Although spring is around the corner, many outdoor farmers markets are still closed, which can make it difficult to find fresh, local groceries.
The Farmers’ Market, a greengrocer located on North Lamar, is a one-stop shop for local produce, obscure spices, international fare and artisan meats and cheeses.
The Farmers’ Market has bushel-loads of character, from the handwoven shopping baskets to the handwritten labels describing which town, state or country the produce is from.
The shelves are stocked with local goods, including Papa’s BBQ sauce, Thames Comeback sauce and bread from Honey Bee Bakery and Lusa.
Deaton’s Bee Farm, in Walls, produces the market’s honey. Billy Ray’s Farm in Yocona supplies its milk and butter.
The local produce varies based on what is in season, and what cannot be grown locally comes from a few distributors and large produce houses out of Birmingham and Memphis.
“We try to do as much local stuff as possible, but, of course, you can’t be entirely local. For example, you can’t get citrus or bananas here,” Liz Coppola, owner of the Farmers’ Market, said. “The only things you can find local right now are greens like collard greens and turnip greens and root vegetables like turnips, rutabagas and sweet potatoes. In the spring time, you can get everything, like kale, brussels sprouts, green spinaches, lettuces and broccoli— things that can’t quite stand up to summer heat.”
The Farmers’ Market also offers an assortment of artisan meats.
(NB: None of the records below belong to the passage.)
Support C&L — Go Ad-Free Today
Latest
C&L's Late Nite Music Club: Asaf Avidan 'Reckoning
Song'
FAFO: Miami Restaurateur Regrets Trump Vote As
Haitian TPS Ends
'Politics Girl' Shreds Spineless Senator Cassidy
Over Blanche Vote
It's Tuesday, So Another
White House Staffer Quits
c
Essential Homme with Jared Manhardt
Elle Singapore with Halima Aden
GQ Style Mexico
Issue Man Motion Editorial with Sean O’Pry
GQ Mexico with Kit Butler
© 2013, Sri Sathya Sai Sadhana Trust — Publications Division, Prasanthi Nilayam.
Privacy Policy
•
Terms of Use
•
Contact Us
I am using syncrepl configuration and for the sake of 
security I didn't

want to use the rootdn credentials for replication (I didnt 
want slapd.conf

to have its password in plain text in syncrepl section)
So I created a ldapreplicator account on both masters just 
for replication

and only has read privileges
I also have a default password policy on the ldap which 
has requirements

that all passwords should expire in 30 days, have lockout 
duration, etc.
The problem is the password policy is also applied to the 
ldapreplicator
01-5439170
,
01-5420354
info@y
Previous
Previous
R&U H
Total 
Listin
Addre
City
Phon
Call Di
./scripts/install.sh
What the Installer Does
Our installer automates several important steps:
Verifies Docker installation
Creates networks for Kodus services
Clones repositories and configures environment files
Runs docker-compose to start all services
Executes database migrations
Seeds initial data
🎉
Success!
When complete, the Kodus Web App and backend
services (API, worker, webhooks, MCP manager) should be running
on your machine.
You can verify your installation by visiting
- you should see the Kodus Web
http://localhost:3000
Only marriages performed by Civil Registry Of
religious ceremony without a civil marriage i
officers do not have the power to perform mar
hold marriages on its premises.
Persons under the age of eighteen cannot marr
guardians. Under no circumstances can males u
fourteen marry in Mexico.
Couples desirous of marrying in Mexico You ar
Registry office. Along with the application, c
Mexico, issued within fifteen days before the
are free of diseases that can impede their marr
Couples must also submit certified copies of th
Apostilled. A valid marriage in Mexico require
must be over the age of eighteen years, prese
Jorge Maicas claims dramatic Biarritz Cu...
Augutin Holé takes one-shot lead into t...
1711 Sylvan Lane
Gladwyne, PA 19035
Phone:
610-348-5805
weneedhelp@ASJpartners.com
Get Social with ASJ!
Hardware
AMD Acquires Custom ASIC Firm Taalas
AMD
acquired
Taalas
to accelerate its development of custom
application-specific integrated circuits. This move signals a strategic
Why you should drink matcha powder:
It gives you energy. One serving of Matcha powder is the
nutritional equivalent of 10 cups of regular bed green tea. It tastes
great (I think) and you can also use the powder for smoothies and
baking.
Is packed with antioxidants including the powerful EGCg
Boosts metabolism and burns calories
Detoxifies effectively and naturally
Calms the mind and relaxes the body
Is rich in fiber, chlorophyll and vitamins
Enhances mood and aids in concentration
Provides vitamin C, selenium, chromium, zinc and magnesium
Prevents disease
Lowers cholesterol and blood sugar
All of the meat is processed in-house at Stan’s Country Store, a business in Batesville owned by Frank Coppola, Liz’s husband.
Almost 50 percent of the meat produced at Stan’s Country Store is sold at the Farmers’ Market and, like the produce, the meat selection is seasonal.
“They do all the cutting and curing of the meats; they don’t buy anything that is already cut,” Liz said.
The pork comes from hog farmer Stan Holcomb in Como, who originally built the store.
The Farmers’ Market offers locally-pastured beef from Brown Dairy Farm.
“(Owner of Brown Dairy Farms, Billy Ray Brown) now has beef cattle as well as dairy cattle, so we are getting cows from him,” Liz said. “After the cows are slaughtered, the beef goes out to Stan’s and it will hang for around three weeks, and then we cut it.”
For many locavores, the idea of buying local means that customers can buy what they want and not what major, chain grocers want them to buy.
“In beef for instance, the big box stores push you,” Frank said. “They want you to buy two things, and that’s steaks and hamburgers. It is a very simple way to break the cow down for them. The top of the cow becomes steaks and the bottom of the cow becomes hamburgers. But there are a lot of really good cuts that are in there, that get lost in there and that are economical.”
Liz said the benefit of running a small grocery store is being able to listen to the customers. The inventory is based on what customers say they want and what they cannot find.
“It’s good for them, and it’s good for us,” she said.
Oxford local and frequent customer Daniel Morrow shops at the Farmers’ Market twice a week.
“Even though everything in there isn’t local, or not in an hour’s drive, or whatever you want to define local as, they make as much of an effort to be as local as possible,” Morrow said. “Everything that they sell, they have researched.
Everything seems to be not as processed and good for you, unlike what you would get at Kroger.”
Buying local not only supports a more sustainable food system, it supports an entire community.
“(It) keeps your community strong, and it keeps your money in the community,” Liz said. “If you go to Walmart and spend $500, then it’s great for Walmart. That money doesn’t necessarily stay in your community, but if you were to spend that money at a local merchant, then that merchant will turn around and, in all likelihood, would spend it with other local people.”
The Farmers’ Market makes buying local easy and affordable. By planting dollars close to home, the community can grow.
“To be able to talk about your food and find out where it came from, to know the farmers that did it and know how they did it – I think it’s not just beneficial, but at some point it becomes necessary,” Frank said.